== Provided entries ==
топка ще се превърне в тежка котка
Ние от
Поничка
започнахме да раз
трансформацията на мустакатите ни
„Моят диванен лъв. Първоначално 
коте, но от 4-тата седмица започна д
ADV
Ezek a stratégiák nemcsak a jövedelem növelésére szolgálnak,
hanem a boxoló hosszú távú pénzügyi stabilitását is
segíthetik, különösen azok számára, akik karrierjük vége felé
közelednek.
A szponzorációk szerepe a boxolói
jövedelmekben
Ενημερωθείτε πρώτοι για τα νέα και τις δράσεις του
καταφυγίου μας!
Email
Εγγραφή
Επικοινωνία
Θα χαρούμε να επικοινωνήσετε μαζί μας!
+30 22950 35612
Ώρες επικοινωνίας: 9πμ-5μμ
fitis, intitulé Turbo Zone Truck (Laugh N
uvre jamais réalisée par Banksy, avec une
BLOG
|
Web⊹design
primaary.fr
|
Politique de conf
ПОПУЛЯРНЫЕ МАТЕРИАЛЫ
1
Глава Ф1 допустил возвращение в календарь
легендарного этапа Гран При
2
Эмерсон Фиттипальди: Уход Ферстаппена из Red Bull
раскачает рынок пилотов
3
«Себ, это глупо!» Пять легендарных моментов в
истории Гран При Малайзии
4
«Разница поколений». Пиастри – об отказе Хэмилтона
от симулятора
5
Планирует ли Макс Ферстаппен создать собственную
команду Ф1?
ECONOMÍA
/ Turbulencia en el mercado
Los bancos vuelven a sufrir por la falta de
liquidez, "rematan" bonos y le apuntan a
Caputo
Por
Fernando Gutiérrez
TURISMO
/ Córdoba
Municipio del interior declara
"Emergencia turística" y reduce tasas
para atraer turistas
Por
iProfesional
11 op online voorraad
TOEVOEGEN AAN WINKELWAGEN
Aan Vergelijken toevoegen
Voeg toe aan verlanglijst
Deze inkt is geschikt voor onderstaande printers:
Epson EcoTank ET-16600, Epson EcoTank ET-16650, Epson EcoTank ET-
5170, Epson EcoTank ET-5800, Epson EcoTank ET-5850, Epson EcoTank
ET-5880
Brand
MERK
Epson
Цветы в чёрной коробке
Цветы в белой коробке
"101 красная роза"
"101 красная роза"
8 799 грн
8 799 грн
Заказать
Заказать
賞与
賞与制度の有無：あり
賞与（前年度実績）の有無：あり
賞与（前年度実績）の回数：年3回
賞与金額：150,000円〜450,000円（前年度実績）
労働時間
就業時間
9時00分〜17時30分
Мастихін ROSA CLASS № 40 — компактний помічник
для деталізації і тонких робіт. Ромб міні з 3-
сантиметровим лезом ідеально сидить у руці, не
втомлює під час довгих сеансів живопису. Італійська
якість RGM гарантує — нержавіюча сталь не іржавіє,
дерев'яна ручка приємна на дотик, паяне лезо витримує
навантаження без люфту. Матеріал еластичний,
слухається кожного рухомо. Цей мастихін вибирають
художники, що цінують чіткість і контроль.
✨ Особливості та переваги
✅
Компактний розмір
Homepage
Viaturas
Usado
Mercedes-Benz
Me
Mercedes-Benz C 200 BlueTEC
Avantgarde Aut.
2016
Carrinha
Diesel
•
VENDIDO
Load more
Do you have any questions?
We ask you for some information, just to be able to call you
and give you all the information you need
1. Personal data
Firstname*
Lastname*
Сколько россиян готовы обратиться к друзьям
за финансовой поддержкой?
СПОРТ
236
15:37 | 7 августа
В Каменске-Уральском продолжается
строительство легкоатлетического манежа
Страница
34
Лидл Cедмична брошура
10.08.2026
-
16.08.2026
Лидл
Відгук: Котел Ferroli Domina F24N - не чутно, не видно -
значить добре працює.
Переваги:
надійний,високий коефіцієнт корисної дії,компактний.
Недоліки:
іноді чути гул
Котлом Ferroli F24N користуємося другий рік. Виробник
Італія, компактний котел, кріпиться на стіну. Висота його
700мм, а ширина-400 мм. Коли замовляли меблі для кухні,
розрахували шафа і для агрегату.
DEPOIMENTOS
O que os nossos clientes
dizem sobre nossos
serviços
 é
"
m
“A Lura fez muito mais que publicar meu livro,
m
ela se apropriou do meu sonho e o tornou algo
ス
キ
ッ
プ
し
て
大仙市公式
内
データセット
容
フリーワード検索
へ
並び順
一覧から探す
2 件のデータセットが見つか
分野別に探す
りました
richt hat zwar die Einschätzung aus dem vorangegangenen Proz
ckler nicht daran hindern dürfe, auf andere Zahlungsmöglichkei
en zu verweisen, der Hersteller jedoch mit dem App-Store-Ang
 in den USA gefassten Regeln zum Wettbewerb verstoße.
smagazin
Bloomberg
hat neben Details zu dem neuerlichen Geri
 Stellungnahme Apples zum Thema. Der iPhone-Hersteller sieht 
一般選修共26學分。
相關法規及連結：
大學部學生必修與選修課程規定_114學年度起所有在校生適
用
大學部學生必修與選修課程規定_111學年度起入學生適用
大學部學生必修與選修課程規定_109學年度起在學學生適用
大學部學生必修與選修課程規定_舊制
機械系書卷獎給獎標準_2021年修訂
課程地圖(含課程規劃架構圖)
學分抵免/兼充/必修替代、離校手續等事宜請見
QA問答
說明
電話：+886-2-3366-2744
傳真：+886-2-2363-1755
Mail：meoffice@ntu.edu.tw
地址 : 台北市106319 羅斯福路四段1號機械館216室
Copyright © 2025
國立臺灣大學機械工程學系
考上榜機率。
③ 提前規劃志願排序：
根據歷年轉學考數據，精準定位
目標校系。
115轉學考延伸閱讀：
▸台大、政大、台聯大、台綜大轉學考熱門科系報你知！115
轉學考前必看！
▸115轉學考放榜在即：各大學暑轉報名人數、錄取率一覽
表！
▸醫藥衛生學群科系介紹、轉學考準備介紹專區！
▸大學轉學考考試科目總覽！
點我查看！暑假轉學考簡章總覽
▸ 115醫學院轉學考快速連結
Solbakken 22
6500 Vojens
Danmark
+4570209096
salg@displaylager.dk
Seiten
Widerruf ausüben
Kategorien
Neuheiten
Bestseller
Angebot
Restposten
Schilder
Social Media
===
- _What the task asks_: Scan the lines above for "in den USA gefassten" and for "大學部學生必修與選修課程規定_舊制". Repeat exactly the line holding each of them and every line in between.

- _Solution for this problem_:
 in den USA gefassten Regeln zum Wettbewerb verstoße.
smagazin
Bloomberg
hat neben Details zu dem neuerlichen Geri
 Stellungnahme Apples zum Thema. Der iPhone-Hersteller sieht 
一般選修共26學分。
相關法規及連結：
大學部學生必修與選修課程規定_114學年度起所有在校生適
用
大學部學生必修與選修課程規定_111學年度起入學生適用
大學部學生必修與選修課程規定_109學年度起在學學生適用
大學部學生必修與選修課程規定_舊制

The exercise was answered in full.